= Required action =
If any record holds an image, omit the image and print the rest exactly.

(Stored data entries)
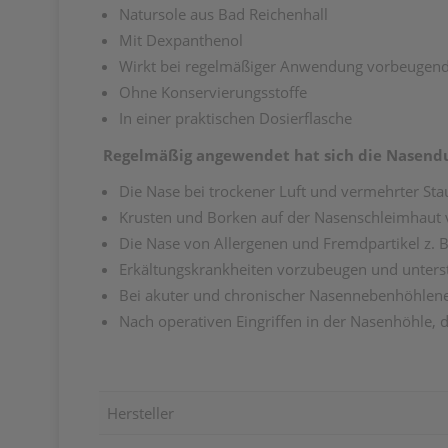
Natursole aus Bad Reichenhall
Mit Dexpanthenol
Wirkt bei regelmäßiger Anwendung vorbeugend
Ohne Konservierungsstoffe
In einer praktischen Dosierflasche
Regelmäßig angewendet hat sich die Nasendusc
Die Nase bei trockener Luft und vermehrter St
Krusten und Borken auf der Nasenschleimhaut 
Die Nase von Allergenen und Fremdpartikel z. B. b
Erkältungskrankheiten vorzubeugen und unters
Bei akuter und chronischer Nasennebenhöhlenen
Nach operativen Eingriffen in der Nasenhöhle
Hersteller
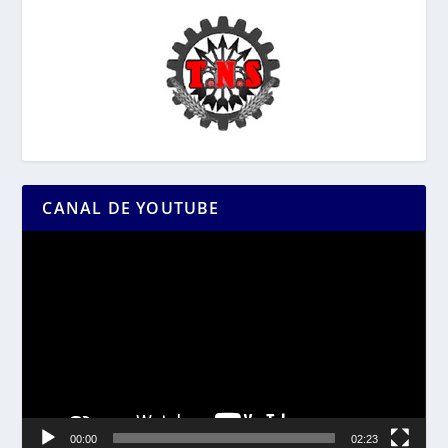
CANAL DE YOUTUBE
Reproductor
de
vídeo
00:00
02:23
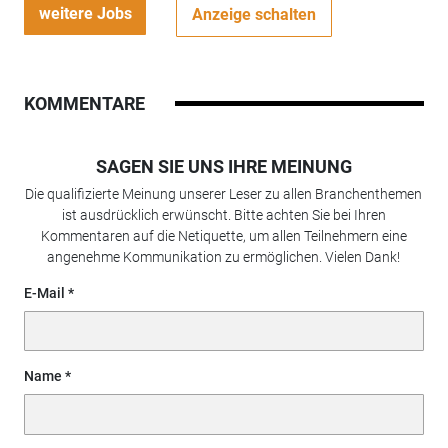
weitere Jobs
Anzeige schalten
KOMMENTARE
SAGEN SIE UNS IHRE MEINUNG
Die qualifizierte Meinung unserer Leser zu allen Branchenthemen
ist ausdrücklich erwünscht. Bitte achten Sie bei Ihren
Kommentaren auf die Netiquette, um allen Teilnehmern eine
angenehme Kommunikation zu ermöglichen. Vielen Dank!
E-Mail
Name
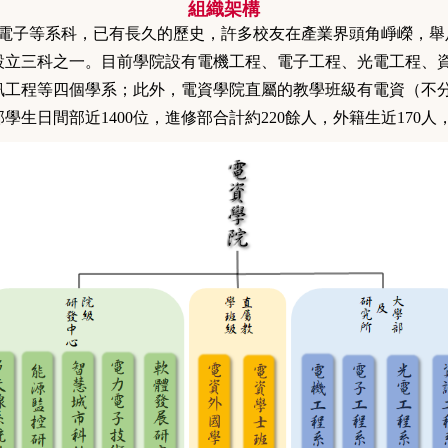
組織架構
、電子等系科，已有長久的歷史，許多校友在產業界頭角崢嶸，
設立三科之一。目前學院設有電機工程、電子工程、光電工程、
訊工程等四個學系；此外，電資學院直屬的教學班級有電資（不
學生日間部近1400位，進修部合計約220餘人，外籍生近170人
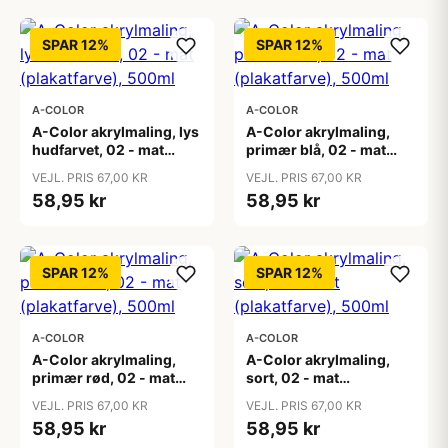
SPAR 12%
SPAR 12%
A-COLOR
A-COLOR
A-Color akrylmaling, lys
A-Color akrylmaling,
hudfarvet, 02 - mat
primær blå, 02 - mat
(plakatfarve), 500ml
(plakatfarve), 500ml
VEJL. PRIS 67,00 KR
VEJL. PRIS 67,00 KR
58,95 kr
58,95 kr
SPAR 12%
SPAR 12%
A-COLOR
A-COLOR
A-Color akrylmaling,
A-Color akrylmaling,
primær rød, 02 - mat
sort, 02 - mat
(plakatfarve), 500ml
(plakatfarve), 500ml
VEJL. PRIS 67,00 KR
VEJL. PRIS 67,00 KR
58,95 kr
58,95 kr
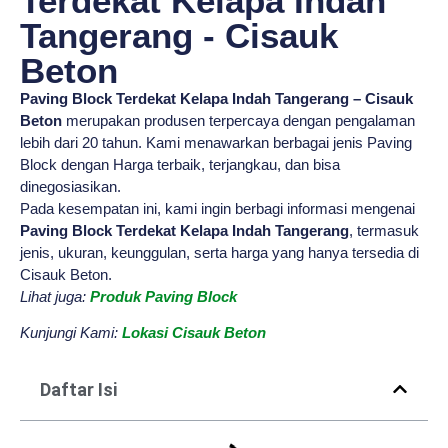
Terdekat Kelapa Indah
Tangerang - Cisauk
Beton
Paving Block Terdekat Kelapa Indah Tangerang – Cisauk
Beton
merupakan produsen terpercaya dengan pengalaman
lebih dari 20 tahun. Kami menawarkan berbagai jenis Paving
Block dengan Harga terbaik, terjangkau, dan bisa
dinegosiasikan.
Pada kesempatan ini, kami ingin berbagi informasi mengenai
Paving Block Terdekat Kelapa Indah Tangerang
, termasuk
jenis, ukuran, keunggulan, serta harga yang hanya tersedia di
Cisauk Beton.
Lihat juga:
Produk Paving Block
Kunjungi Kami:
Lokasi Cisauk Beton
Daftar Isi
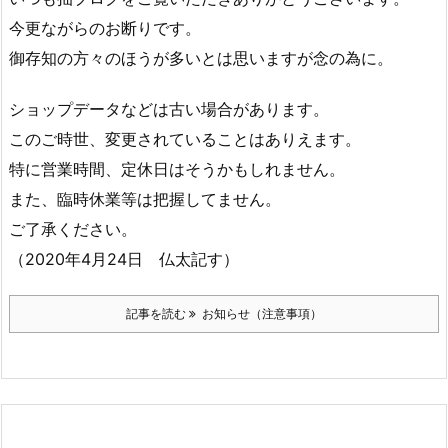
今更ながらのお断りです。
御存知の方々のほうが多いとは思いますが念の為に。
ショップデータなどは古い場合があります。
このご時世、変更されていることはありえます。
特に営業時間、定休日はそうかもしれません。
また、臨時休業等は把握してません。
ご了承ください。
（2020年4月24日 仏太記す）
記事を読む
お知らせ（注意事項）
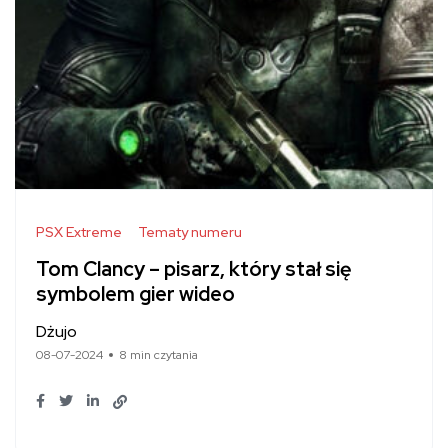
PSX Extreme
Tematy numeru
Tom Clancy – pisarz, który stał się
symbolem gier wideo
Dżujo
08-07-2024
8 min czytania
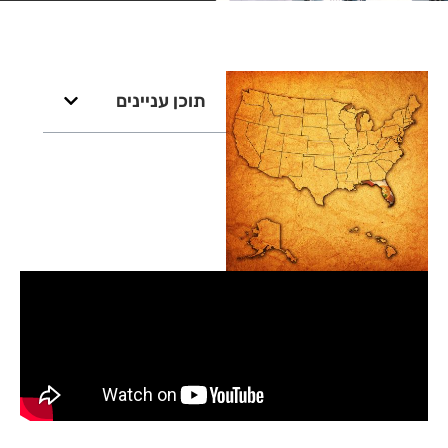
תוכן עניינים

= Task response =
Natursole aus Bad Reichenhall
Mit Dexpanthenol
Wirkt bei regelmäßiger Anwendung vorbeugend
Ohne Konservierungsstoffe
In einer praktischen Dosierflasche
Regelmäßig angewendet hat sich die Nasendusc
Die Nase bei trockener Luft und vermehrter St
Krusten und Borken auf der Nasenschleimhaut 
Die Nase von Allergenen und Fremdpartikel z. B. b
Erkältungskrankheiten vorzubeugen und unters
Bei akuter und chronischer Nasennebenhöhlenen
Nach operativen Eingriffen in der Nasenhöhle
Hersteller
CANAL DE YOUTUBE
Reproductor
de
vídeo
00:00
02:23
weitere Jobs
Anzeige schalten
KOMMENTARE
SAGEN SIE UNS IHRE MEINUNG
Die qualifizierte Meinung unserer Leser zu allen Branchenthemen
ist ausdrücklich erwünscht. Bitte achten Sie bei Ihren
Kommentaren auf die Netiquette, um allen Teilnehmern eine
angenehme Kommunikation zu ermöglichen. Vielen Dank!
E-Mail
Name
組織架構
、電子等系科，已有長久的歷史，許多校友在產業界頭角崢嶸，
設立三科之一。目前學院設有電機工程、電子工程、光電工程、
訊工程等四個學系；此外，電資學院直屬的教學班級有電資（不
學生日間部近1400位，進修部合計約220餘人，外籍生近170人
SPAR 12%
SPAR 12%
A-COLOR
A-COLOR
A-Color akrylmaling, lys
A-Color akrylmaling,
hudfarvet, 02 - mat
primær blå, 02 - mat
(plakatfarve), 500ml
(plakatfarve), 500ml
VEJL. PRIS 67,00 KR
VEJL. PRIS 67,00 KR
58,95 kr
58,95 kr
SPAR 12%
SPAR 12%
A-COLOR
A-COLOR
A-Color akrylmaling,
A-Color akrylmaling,
primær rød, 02 - mat
sort, 02 - mat
(plakatfarve), 500ml
(plakatfarve), 500ml
VEJL. PRIS 67,00 KR
VEJL. PRIS 67,00 KR
58,95 kr
58,95 kr
Terdekat Kelapa Indah
Tangerang - Cisauk
Beton
Paving Block Terdekat Kelapa Indah Tangerang – Cisauk
Beton
merupakan produsen terpercaya dengan pengalaman
lebih dari 20 tahun. Kami menawarkan berbagai jenis Paving
Block dengan Harga terbaik, terjangkau, dan bisa
dinegosiasikan.
Pada kesempatan ini, kami ingin berbagi informasi mengenai
Paving Block Terdekat Kelapa Indah Tangerang
, termasuk
jenis, ukuran, keunggulan, serta harga yang hanya tersedia di
Cisauk Beton.
Lihat juga:
Produk Paving Block
Kunjungi Kami:
Lokasi Cisauk Beton
Daftar Isi
今更ながらのお断りです。
御存知の方々のほうが多いとは思いますが念の為に。
ショップデータなどは古い場合があります。
このご時世、変更されていることはありえます。
特に営業時間、定休日はそうかもしれません。
また、臨時休業等は把握してません。
ご了承ください。
（2020年4月24日 仏太記す）
記事を読む
お知らせ（注意事項）
PSX Extreme
Tematy numeru
Tom Clancy – pisarz, który stał się
symbolem gier wideo
Dżujo
08-07-2024
8 min czytania
תוכן עניינים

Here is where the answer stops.